Steve Cohen, a two-term white congressman from a mostly black House district, faces a bruising Democratic primary next year and race again will likely be at the center of the campaign.
Willie Herenton, the first elected black mayor of Memphis, recently filed with the Federal Election Commission to run for Cohen’s 9th District House seat. Cohen has shrugged off black challengers before, but none with the political savvy and combative style of the 6-foot-6 mayor–a former Golden Gloves boxer who doesn’t shrink easily from a fight.
Now mayor longer than any predecessor, Herenton, 69, first won office in 1992 by beating a popular white incumbent by 142 votes in one of the closest mayoral elections in Memphis history. He has faced little serious re-election opposition since and is now in his fifth four-year term.
Cohen, 60, is one of just two white members of Congress representing predominantly black districts and the only one to follow an African-American into office. He is the first white congressman from Memphis since 1974 and the only Jewish member of Tennessee’s congressional delegation.
Voters in the August 2010 Democratic primary will face a sensitive question that has dogged Cohen since his first House election in 2006: Should Tennessee’s only majority black district have a black representative in Washington?
“I think all along, Steve Cohen has known that’s his vulnerability,” said political scientist Marcus Pohlmann at Rhodes College of Memphis. “It’s not so much that he’s disliked because he’s white, but he’s running in a district that was created to elect an African-American.”
In the 9th District, which is 60 percent black and 35 percent white, the Democratic primary is tantamount to election. No Republican has been elected since 1972.

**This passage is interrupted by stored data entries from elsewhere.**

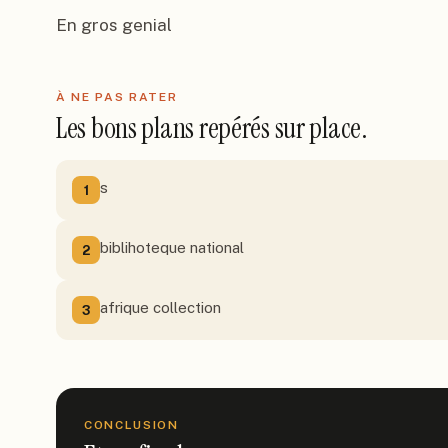
En gros genial
À NE PAS RATER
Les bons plans repérés sur place.
s
1
biblihoteque national
2
afrique collection
3
CONCLUSION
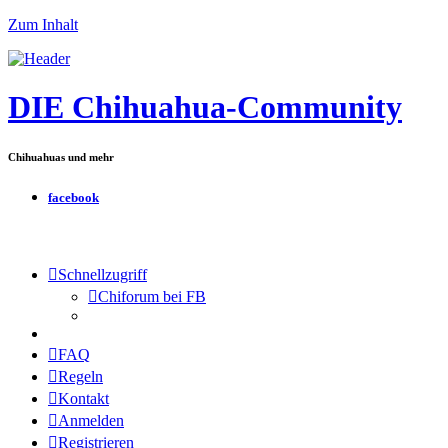
Zum Inhalt
DIE Chihuahua-Community
Chihuahuas und mehr
facebook
Schnellzugriff
Chiforum bei FB
FAQ
Regeln
Kontakt
Anmelden
Registrieren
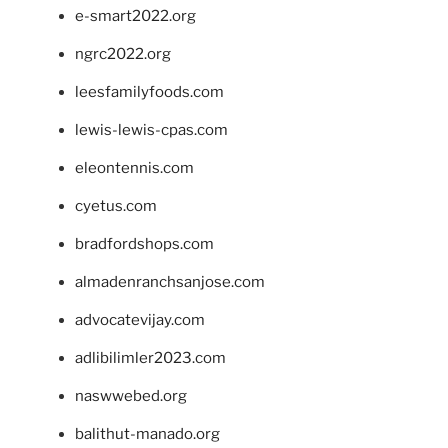
e-smart2022.org
ngrc2022.org
leesfamilyfoods.com
lewis-lewis-cpas.com
eleontennis.com
cyetus.com
bradfordshops.com
almadenranchsanjose.com
advocatevijay.com
adlibilimler2023.com
naswwebed.org
balithut-manado.org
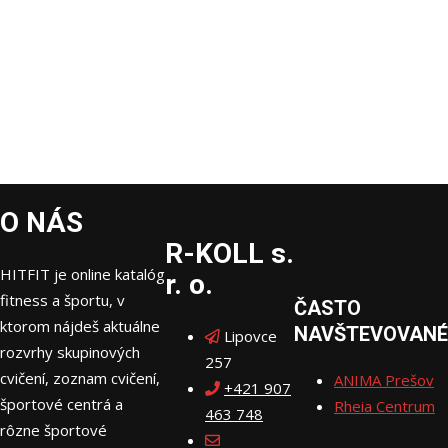
O NÁS
R-KOLL s.
HITFIT je online katalóg
r. o.
fitness a športu, v
ČASTO
ktorom nájdeš aktuálne
NAVŠTEVOVANÉ
Lipovce
rozvrhy skupinových
257
cvičení, zoznam cvičení,
ANIMA Prešov
+421 907
športové centrá a
Rheia Centrum
463 748
rôzne športové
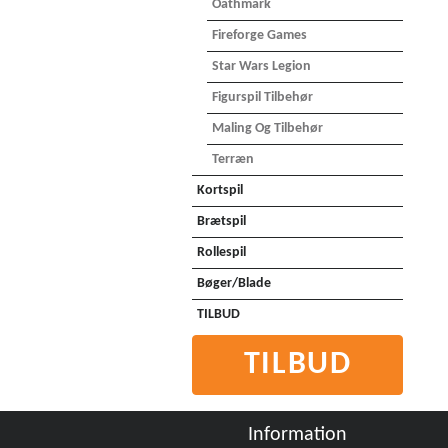
Oathmark
Fireforge Games
Star Wars Legion
Figurspil Tilbehør
Maling Og Tilbehør
Terræn
Kortspil
Brætspil
Rollespil
Bøger/Blade
TILBUD
TILBUD
Information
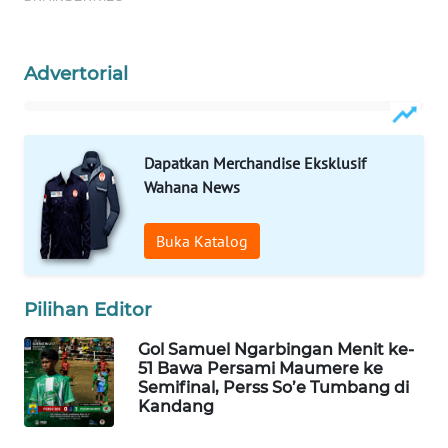
WAHANA
Advertorial
HEALTH
WAHANA
DESA
Dapatkan Merchandise Eksklusif
WISATA
Wahana News
LAPAK
Buka Katalog
WAHANA
Wahana
Pilihan Editor
Network
Gol Samuel Ngarbingan Menit ke-
KONSUMEN
51 Bawa Persami Maumere ke
LISTRIK
Semifinal, Perss So’e Tumbang di
Kandang
MASYARAKAT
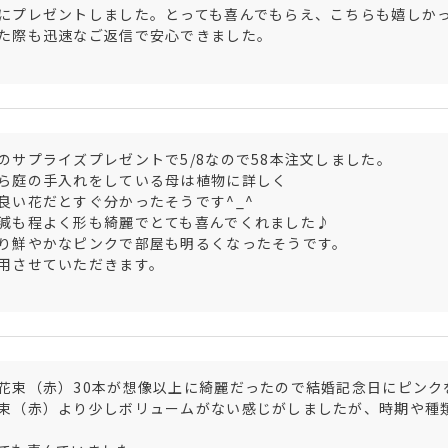
にプレゼントしました。とっても喜んでもらえ、こちらも嬉しか
た際も迅速なご返信で安心できました。
のサプライズプレゼントで5/8なので58本注文しました。

ら庭の手入れをしている母は植物に詳しく

良い花だとすぐ分かったそうです^_^

減も程よく形も綺麗でとても喜んでくれました♪

り鮮やかなピンクで部屋も明るくなったそうです。

用させていただきます。

花束（赤）30本が想像以上に綺麗だったので結婚記念日にピンクを
束（赤）より少しボリュームがない感じがしましたが、時期や種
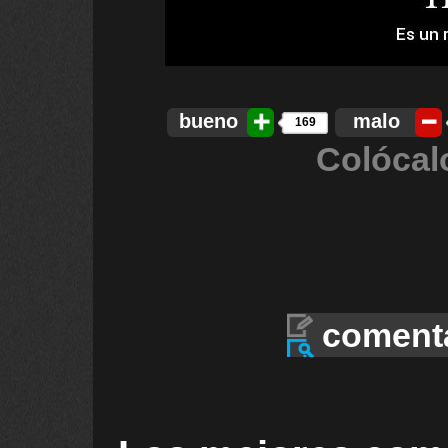
bueno
malo
169
Colócal
coment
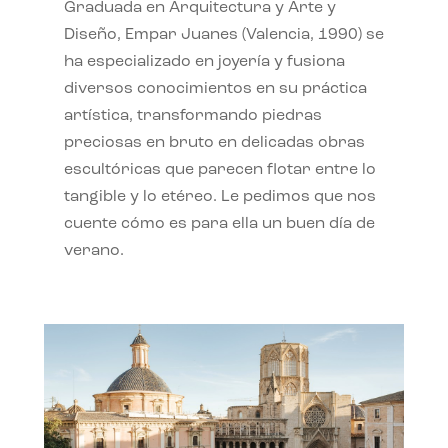
Graduada en Arquitectura y Arte y
Diseño, Empar Juanes (Valencia, 1990) se
ha especializado en joyería y fusiona
diversos conocimientos en su práctica
artística, transformando piedras
preciosas en bruto en delicadas obras
escultóricas que parecen flotar entre lo
tangible y lo etéreo. Le pedimos que nos
cuente cómo es para ella un buen día de
verano.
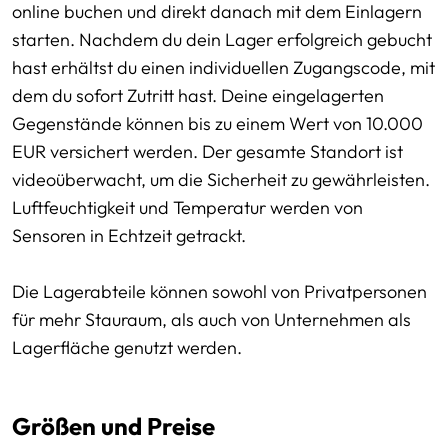
online buchen und direkt danach mit dem Einlagern
starten. Nachdem du dein Lager erfolgreich gebucht
hast erhältst du einen individuellen Zugangscode, mit
dem du sofort Zutritt hast. Deine eingelagerten
Gegenstände können bis zu einem Wert von 10.000
EUR versichert werden. Der gesamte Standort ist
videoüberwacht, um die Sicherheit zu gewährleisten.
Luftfeuchtigkeit und Temperatur werden von
Sensoren in Echtzeit getrackt.
Die Lagerabteile können sowohl von Privatpersonen
für mehr Stauraum, als auch von Unternehmen als
Lagerfläche genutzt werden.
Größen und Preise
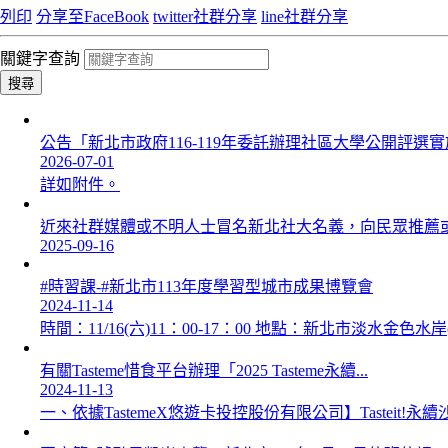
列印
分享至FaceBook
twitter社群分享
line社群分享
關鍵字查詢
搜尋
公告「新北市政府116-119年委託辦理社區大學公開評選實施.
2026-07-01
詳如附件。
近來社群媒體或不明人士冒名新北社大名義，向民眾推薦或開
2025-09-16
#時習課-#新北市113年度學習型城市成果博覽會
2024-11-14
時間：11/16(六)11：00-17：00 地點：新北市淡水金色水
有關Tasteme惜食平台辦理「2025 Tasteme永續...
2024-11-13
一、依據TastemeX悠遊卡投控股份有限公司】Tasteit!永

In 2006, Cohen led a 15-candidate Democratic primary with 31 percent of the vote, with the four top black candidates combining for 57 percent. In the 2008 primary, he trounced a black lawyer who campaigned heavily on race and produced a TV ad featuring a picture of Cohen and a photo of a hooded Ku Klux Klansman. Cohen breezed through the general elections with only weak Republican and independent opposition.